Friday, January 30, 2009

Disturbing grace

Perhaps another and more troubling way in which God's grace is not comfortable is that it will not allow me to settle for being as good as I am. We sometimes think that because God is gracious - because he does not ultimately treat me as my sins deserve - I can just be content with who I am. In actual fact, I think that God's grace creates radical discontent with who I am. Let's explore.

Imagine that my relationship with God were governed by law - whether that is morality or religion or whatever. Any system that works by laying down a standard and then calling me to keep it. We could illustrate that system as being like a ladder: each individual command or ritual or good deed is a rung on the ladder, and at the top is righteousness and peace with God. So, there I am climbing.

And I sin. I fail in some way. What do I do? Well, I could despair. Yes, certainly I could do that. But I might do something else instead. I might say "well, I guess I'm not there yet. But at least I'm trying, and I'll do better next time". Now, that might call forth a mighty effort from me to do better - I might really try to scramble on to the next rung of the ladder. But I haven't been challenged to my core. I am essentially content with who I am. Not having completed the project of righteousness is okay; I have the rest of my life to do better. The system of law allows me to think that I can improve myself, and therefore allows me to think that perhaps this failure is just a product of the stage of self-improvement that I am currently at. I will grow out of it.

Grace challenges me much more radically when I sin. Because grace doesn't give me a ladder to climb. Rather, it tells me that what I have just done is impossible.

It is impossible for you to sin if you are a Christian. You died to sin - how can you live in it any longer? You have been raised with Christ - how can you wallow in the grave of sin? You have been redeemed - how can you still be a slave? You are seated with Christ in the heavenly places - how can you be dirtying yourself with the earth? Not possible.

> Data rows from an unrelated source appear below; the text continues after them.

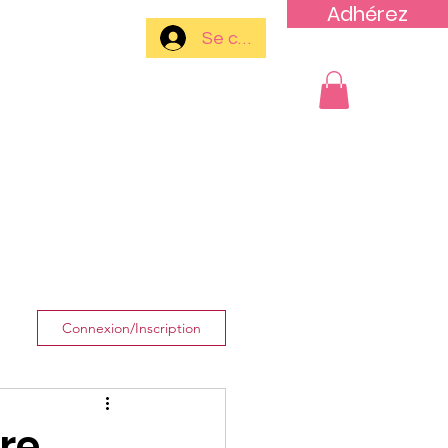
Adhérez
Se connecter
Plus
Connexion/Inscription
re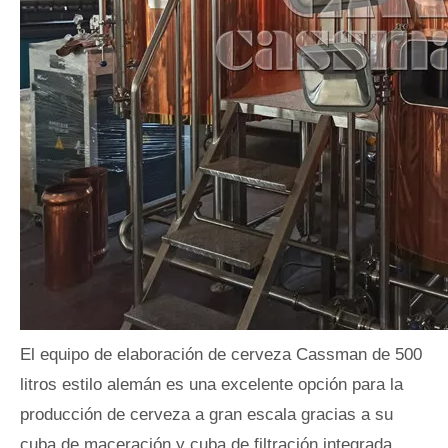
El equipo de elaboración de cerveza Cassman de 500
litros estilo alemán es una excelente opción para la
producción de cerveza a gran escala gracias a su
cuba de maceración y cuba de filtración integrada,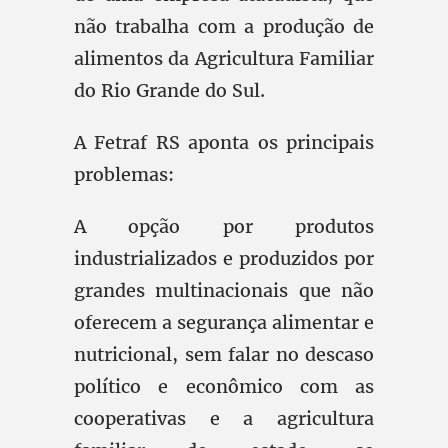
não trabalha com a produção de
alimentos da Agricultura Familiar
do Rio Grande do Sul.
A Fetraf RS aponta os principais
problemas:
A opção por produtos
industrializados e produzidos por
grandes multinacionais que não
oferecem a segurança alimentar e
nutricional, sem falar no descaso
político e econômico com as
cooperativas e a agricultura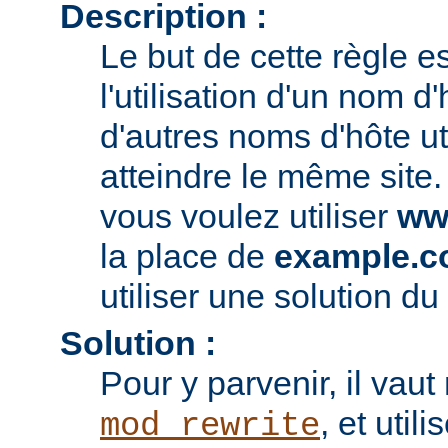
Description :
Le but de cette règle es
l'utilisation d'un nom d'
d'autres noms d'hôte ut
atteindre le même site.
vous voulez utiliser
ww
la place de
example.
utiliser une solution du 
Solution :
Pour y parvenir, il vau
, et utili
mod_rewrite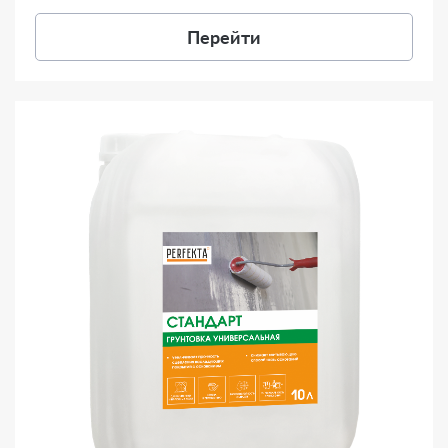
Перейти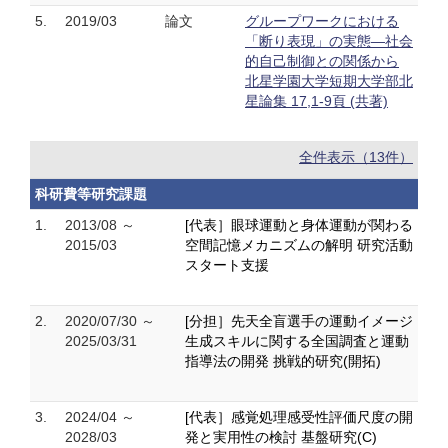
5.
2019/03
論文
グループワークにおける
「断り表現」の実態―社会
的自己制御との関係から
北星学園大学短期大学部北
星論集 17,1-9頁 (共著)
全件表示（13件）
科研費等研究課題
1.
2013/08 ～
[代表］眼球運動と身体運動が関わる
2015/03
空間記憶メカニズムの解明 研究活動
スタート支援
2.
2020/07/30 ～
[分担］先天全盲選手の運動イメージ
2025/03/31
生成スキルに関する全国調査と運動
指導法の開発 挑戦的研究(開拓)
3.
2024/04 ～
[代表］感覚処理感受性評価尺度の開
2028/03
発と実用性の検討 基盤研究(C)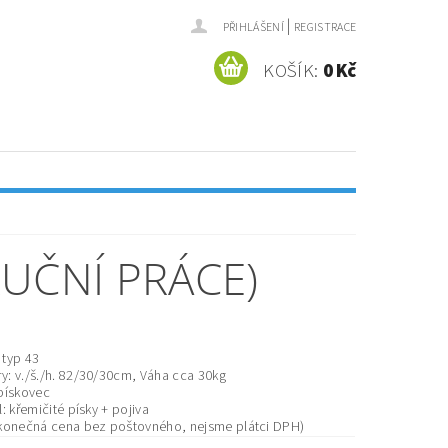
|
PŘIHLÁŠENÍ
REGISTRACE
KOŠÍK:
0 Kč
UČNÍ PRÁCE)
 typ 43
: v./š./h. 82/30/30cm, Váha cca 30kg
pískovec
l: křemičité písky + pojiva
(konečná cena bez poštovného, nejsme plátci DPH)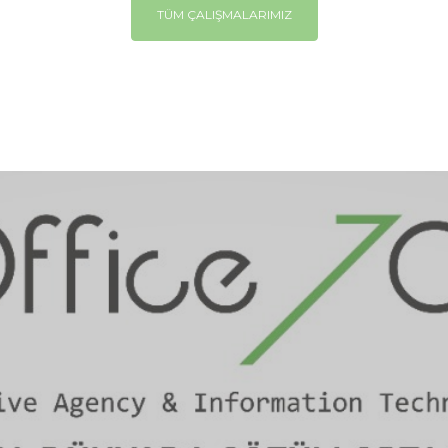
TÜM ÇALIŞMALARIMIZ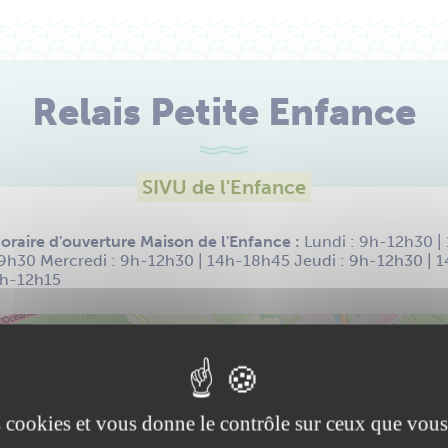
Relais Petite Enfance
SIVU de l'Enfance
oraire d'ouverture Maison de l'Enfance :
Lundi : 9h-12h30 |
9h30 Mercredi : 9h-12h30 | 14h-18h45 Jeudi : 9h-12h30 | 
h-12h15
+
−
es cookies et vous donne le contrôle sur ceux que vous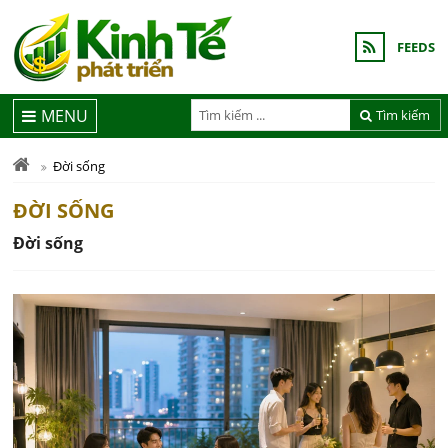
FEEDS
MENU
Tìm kiếm
Đời sống
ĐỜI SỐNG
Đời sống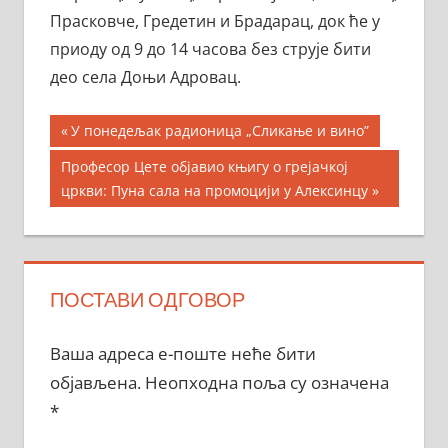
Прасковче, Гредетин и Брадарац, док ће у
приоду од 9 до 14 часова без струје бити
део села Доњи Адровац.
Кретање
Previous
У понедељак радионица „Сликање и вино”
Post:
чланка
Next
Професор Цете објавио књигу о грејачкој
Post:
цркви: Пуна сала на промоцији у Алексинцу
ПОСТАВИ ОДГОВОР
Ваша адреса е-поште неће бити
објављена.
Неопходна поља су означена
*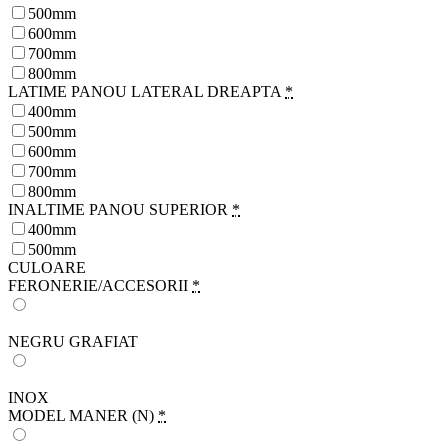
500mm
600mm
700mm
800mm
LATIME PANOU LATERAL DREAPTA
*
400mm
500mm
600mm
700mm
800mm
INALTIME PANOU SUPERIOR
*
400mm
500mm
CULOARE
FERONERIE/ACCESORII
*
NEGRU GRAFIAT
INOX
MODEL MANER (N)
*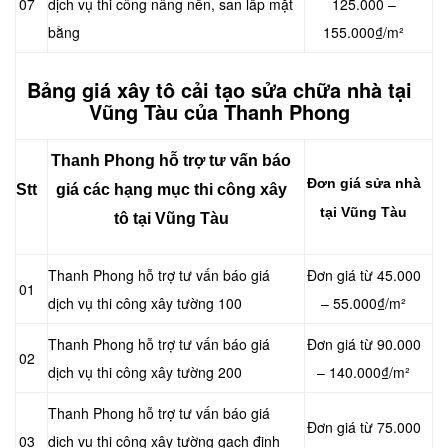
07
dịch vụ thi công nâng nền, san lấp mặt
125.000 –
bằng
155.000₫/m²
Bảng giá xây tô cải tạo sửa chữa nhà tại
Vũng Tàu của Thanh Phong
Thanh Phong hỗ trợ tư vấn báo
Đơn giá sửa nhà
Stt
giá các hạng mục thi công xây
tại Vũng Tàu
tô tại Vũng Tàu
Thanh Phong hỗ trợ tư vấn báo giá
Đơn giá từ 45.000
01
dịch vụ thi công xây tường 100
– 55.000₫/m²
Thanh Phong hỗ trợ tư vấn báo giá
Đơn giá từ 90.000
02
dịch vụ thi công xây tường 200
– 140.000₫/m²
Thanh Phong hỗ trợ tư vấn báo giá
Đơn giá từ 75.000
03
dịch vụ thi công xây tường gạch đinh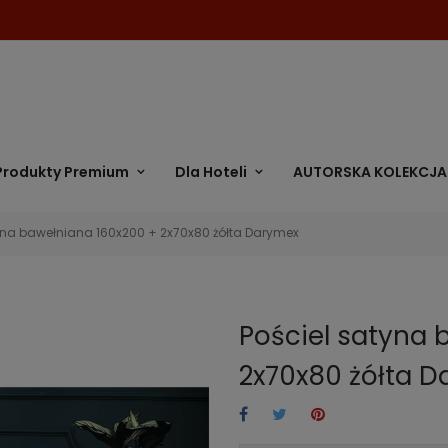
Produkty Premium
Dla Hoteli
AUTORSKA KOLEKCJA
yna bawełniana 160x200 + 2x70x80 żółta Darymex
Pościel satyna 
2x70x80 żółta 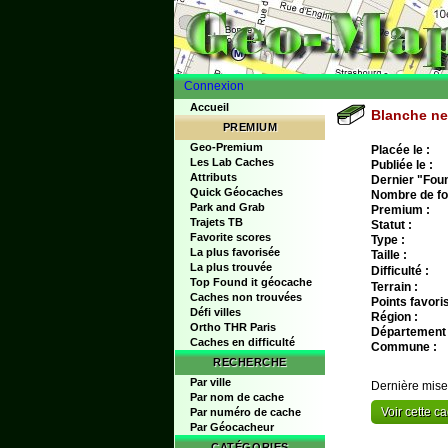
Connexion
Accueil
Blanche nei
PREMIUM
Geo-Premium
Placée le :
Les Lab Caches
Publiée le :
Attributs
Dernier "Found
Quick Géocaches
Nombre de fo
Park and Grab
Premium :
Trajets TB
Statut :
Favorite scores
Type :
La plus favorisée
Taille :
La plus trouvée
Difficulté :
Top Found it géocache
Terrain :
Caches non trouvées
Points favoris
Défi villes
Région :
Ortho THR Paris
Département 
Caches en difficulté
Commune :
RECHERCHE
Par ville
Dernière mise
Par nom de cache
Voir cette 
Par numéro de cache
Par Géocacheur
CATÉGORIES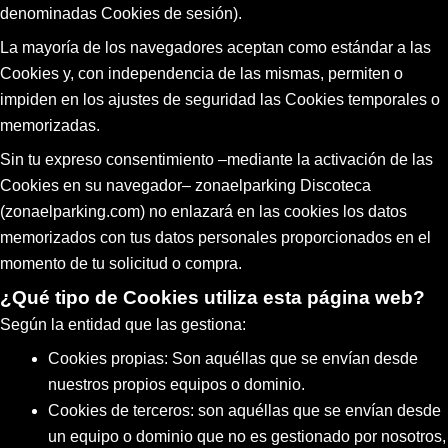
denominadas Cookies de sesión).
La mayoría de los navegadores aceptan como estándar a las
Cookies y, con independencia de las mismas, permiten o
impiden en los ajustes de seguridad las Cookies temporales o
memorizadas.
Sin tu expreso consentimiento –mediante la activación de las
Cookies en su navegador– zonaelparking Discoteca
(zonaelparking.com) no enlazará en las cookies los datos
memorizados con tus datos personales proporcionados en el
momento de tu solicitud o compra.
¿Qué tipo de Cookies utiliza esta página web?
Según la entidad que las gestiona:
Cookies propias: Son aquéllas que se envían desde
nuestros propios equipos o dominio.
Cookies de terceros: son aquéllas que se envían desde
un equipo o dominio que no es gestionado por nosotros,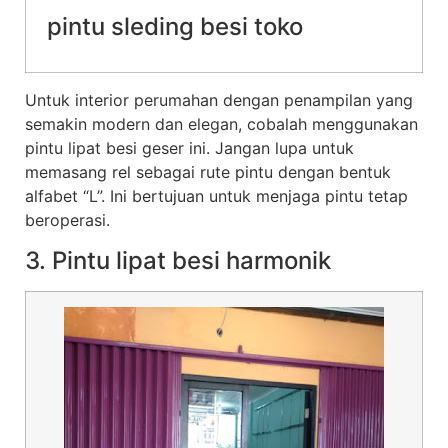
pintu sleding besi toko
Untuk interior perumahan dengan penampilan yang
semakin modern dan elegan, cobalah menggunakan
pintu lipat besi geser ini. Jangan lupa untuk
memasang rel sebagai rute pintu dengan bentuk
alfabet “L”. Ini bertujuan untuk menjaga pintu tetap
beroperasi.
3. Pintu lipat besi harmonik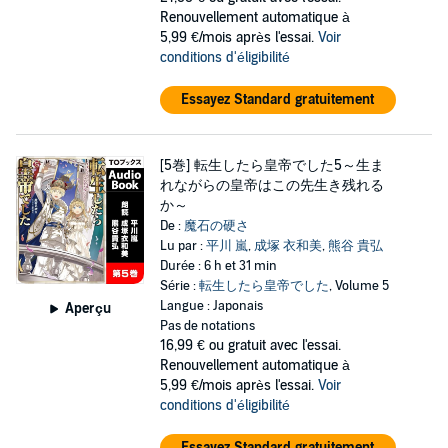
Renouvellement automatique à
5,99 €/mois après l'essai.
Voir
conditions d'éligibilité
Essayez Standard gratuitement
[5巻] 転生したら皇帝でした5～生ま
れながらの皇帝はこの先生き残れる
か～
De :
魔石の硬さ
Lu par :
平川 嵐
,
成塚 衣和美
,
熊谷 貴弘
Durée : 6 h et 31 min
Série :
転生したら皇帝でした
, Volume 5
Langue : Japonais
Aperçu
Pas de notations
16,99 €
ou gratuit avec l'essai.
Renouvellement automatique à
5,99 €/mois après l'essai.
Voir
conditions d'éligibilité
Essayez Standard gratuitement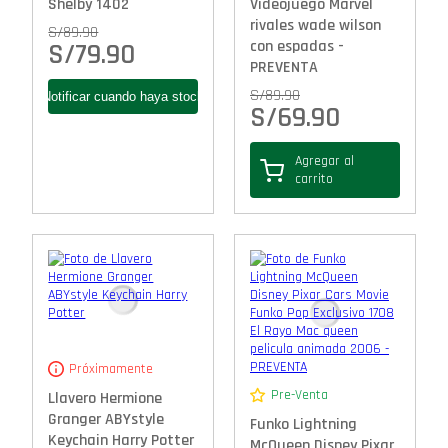
Shelby 1402
Videojuego Marvel
rivales wade wilson
S/
89.90
con espadas -
S/
79.90
PREVENTA
S/
89.90
S/
69.90
Agregar al
carrito
Próximamente
Pre-Venta
Llavero Hermione
Granger ABYstyle
Funko Lightning
Keychain Harry Potter
McQueen Disney Pixar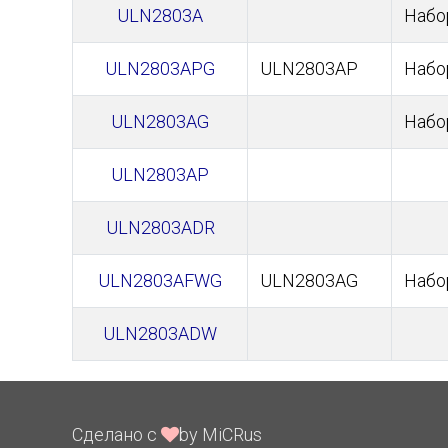
ULN2803A
Набор
ULN2803APG
ULN2803AP
Набор
ULN2803AG
Набор
ULN2803AP
ULN2803ADR
ULN2803AFWG
ULN2803AG
Набор
ULN2803ADW
Сделано с
by MiCRus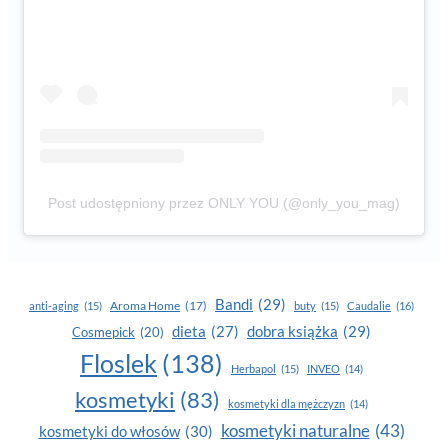
Post udostępniony przez ONLY YOU (@only_you_mag)
Bandi
(29)
Aroma Home
(17)
anti-aging
(15)
buty
(15)
Caudalie
(16)
dobra książka
(29)
dieta
(27)
Cosmepick
(20)
Floslek
(138)
Herbapol
(15)
INVEO
(14)
kosmetyki
(83)
kosmetyki dla mężczyzn
(14)
kosmetyki naturalne
(43)
kosmetyki do włosów
(30)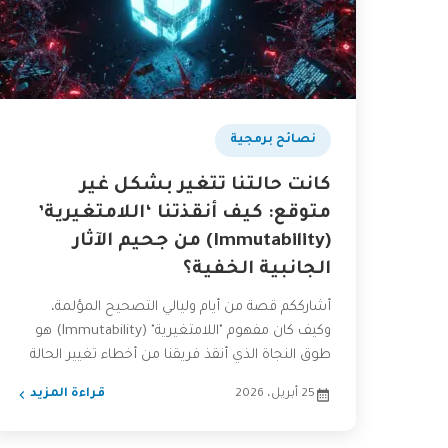
نصائح برمجية
كانت حالتنا تتغير بشكل غير
متوقع: كيف أنقذتنا ‘اللامتغيرية’
(Immutability) من جحيم الآثار
الجانبية الخفية؟
أشارككم قصة من أيام وليالي التصحيح المؤلمة،
وكيف كان مفهوم "اللامتغيرية" (Immutability) هو
طوق النجاة الذي أنقذ فريقنا من أخطاء تغيير الحالة
(state) غير المتوقعة....
25 أبريل، 2026
قراءة المزيد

And yet, here I am. I sinned. And I cannot say "well, I will get better. This is just my adolescence as a Christian. In future, this won't happen, because from now on it is onward and upward". I am already up as high as can be: perfected in Christ. Therefore, that sin cannot be me - not the me as God sees me, not the me as I am called to see myself in faith. Am I so radically divided against myself? Can I, in that case, hope to stand?

How God's grace disturbs me, even as it comforts me!